Cora Brown
(1914 – 1972)
Cora Mae Brown was born in 1914 in Bessemer, Alabama. Her family migrated to Detroit, Michigan when she was eight years old. There Brown was mentored by a lively community of female activists who encouraged her to attend Fisk University after graduation from Cass Technical High School. At Fisk Brown studied with the renowned sociologist, E. Franklin Frazier, and graduated with a degree in sociology.
Upon her return to Detroit, Brown obtained one of the few white-collar jobs available to black women in Detroit’s public sector, as a social worker in the Women’s Division of the Police Department. Working closely with the community during the Great Depression and into the war years, Brown aided and encouraged young African American women during a tumultuous time.

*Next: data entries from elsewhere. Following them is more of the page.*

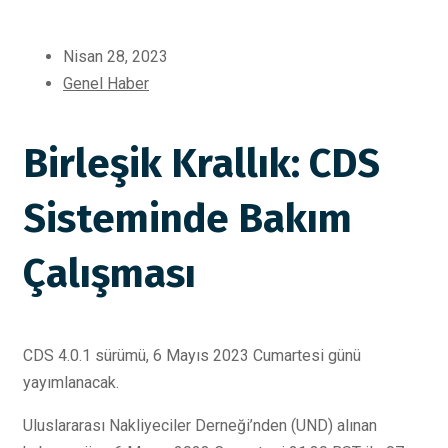
Nisan 28, 2023
Genel Haber
Birleşik Krallık: CDS
Sisteminde Bakım
Çalışması
CDS 4.0.1 sürümü, 6 Mayıs 2023 Cumartesi günü
yayımlanacak.
Uluslararası Nakliyeciler Derneği’nden (UND) alınan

In the early 1940s Brown attended Wayne State University Law School. Upon her graduation in 1948 Brown began to explore the possibility of running for public office. In 1952, she became the first African American women to serve in the Michigan State Senate where she supported legislation for fair housing and equal employment. Brown served two terms in the Senate as a pioneer in civil rights. She then attempted to reach the halls of Congress by running for the House of Representatives in 1956. After losing her race, Brown was appointed as the special associate general counsel of the U.S. Post Office in 1957. Thereafter, she served as executive director of the President's Committee on Government Contracts, which was formed to ensure that private firms with government contracts comply with fair employment practices. Politics being what they are, she left this post to enter private practice in California when a Democratic president entered the White House after Eisenhower. She eventually returned to Detroit where she became a referee for the Michigan Employment Security Commission.
Brown was inducted posthumously into the Michigan Women’s Hall of Fame in 1992.
Brown is buried in Section A2, Lot 25.